• Task to carry out
Lines before the one containing "必ず購入前にお読みください。" are to be left out; reproduce that line and all the rest of the entries exactly.

• Records shown
——

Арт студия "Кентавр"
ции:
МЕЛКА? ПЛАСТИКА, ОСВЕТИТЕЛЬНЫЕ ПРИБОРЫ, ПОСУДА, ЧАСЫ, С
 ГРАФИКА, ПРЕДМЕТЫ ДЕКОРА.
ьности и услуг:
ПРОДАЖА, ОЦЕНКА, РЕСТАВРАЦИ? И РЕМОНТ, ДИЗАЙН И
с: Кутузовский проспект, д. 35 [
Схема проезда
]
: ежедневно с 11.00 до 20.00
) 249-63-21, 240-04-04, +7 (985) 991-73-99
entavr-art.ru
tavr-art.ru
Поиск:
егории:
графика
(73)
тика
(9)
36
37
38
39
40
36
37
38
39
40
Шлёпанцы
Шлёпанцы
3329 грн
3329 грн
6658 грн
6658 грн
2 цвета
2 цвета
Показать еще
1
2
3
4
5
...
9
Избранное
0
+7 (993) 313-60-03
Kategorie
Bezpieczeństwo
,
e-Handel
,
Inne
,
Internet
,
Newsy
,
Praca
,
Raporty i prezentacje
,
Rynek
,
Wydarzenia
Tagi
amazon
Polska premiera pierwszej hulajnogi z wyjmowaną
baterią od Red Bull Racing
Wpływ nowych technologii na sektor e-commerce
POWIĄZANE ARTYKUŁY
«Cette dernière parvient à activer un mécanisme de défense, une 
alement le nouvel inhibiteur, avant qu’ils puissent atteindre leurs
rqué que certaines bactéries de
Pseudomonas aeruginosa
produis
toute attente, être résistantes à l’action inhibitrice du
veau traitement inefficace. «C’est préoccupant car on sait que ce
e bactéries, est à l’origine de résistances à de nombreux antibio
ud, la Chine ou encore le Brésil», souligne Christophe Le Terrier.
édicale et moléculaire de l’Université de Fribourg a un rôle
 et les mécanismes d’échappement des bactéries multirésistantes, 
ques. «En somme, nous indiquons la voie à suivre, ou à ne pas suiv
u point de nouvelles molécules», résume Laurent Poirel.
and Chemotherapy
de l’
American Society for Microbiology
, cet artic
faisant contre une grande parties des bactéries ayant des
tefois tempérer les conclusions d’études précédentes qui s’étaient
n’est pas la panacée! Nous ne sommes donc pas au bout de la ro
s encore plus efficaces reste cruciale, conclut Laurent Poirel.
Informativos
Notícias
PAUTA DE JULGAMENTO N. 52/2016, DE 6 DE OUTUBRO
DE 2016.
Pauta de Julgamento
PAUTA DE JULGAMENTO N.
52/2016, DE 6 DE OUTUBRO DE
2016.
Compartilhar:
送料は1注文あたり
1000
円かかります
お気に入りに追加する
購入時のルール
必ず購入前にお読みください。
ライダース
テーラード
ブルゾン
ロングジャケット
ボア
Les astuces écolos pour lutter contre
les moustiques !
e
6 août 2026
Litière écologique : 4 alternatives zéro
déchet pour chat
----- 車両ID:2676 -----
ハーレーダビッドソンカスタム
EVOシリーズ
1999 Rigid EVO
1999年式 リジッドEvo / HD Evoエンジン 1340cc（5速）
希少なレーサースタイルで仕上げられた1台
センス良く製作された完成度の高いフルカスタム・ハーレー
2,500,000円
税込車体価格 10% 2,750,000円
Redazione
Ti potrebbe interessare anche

——

• Solution to this exercise
必ず購入前にお読みください。
ライダース
テーラード
ブルゾン
ロングジャケット
ボア
Les astuces écolos pour lutter contre
les moustiques !
e
6 août 2026
Litière écologique : 4 alternatives zéro
déchet pour chat
----- 車両ID:2676 -----
ハーレーダビッドソンカスタム
EVOシリーズ
1999 Rigid EVO
1999年式 リジッドEvo / HD Evoエンジン 1340cc（5速）
希少なレーサースタイルで仕上げられた1台
センス良く製作された完成度の高いフルカスタム・ハーレー
2,500,000円
税込車体価格 10% 2,750,000円
Redazione
Ti potrebbe interessare anche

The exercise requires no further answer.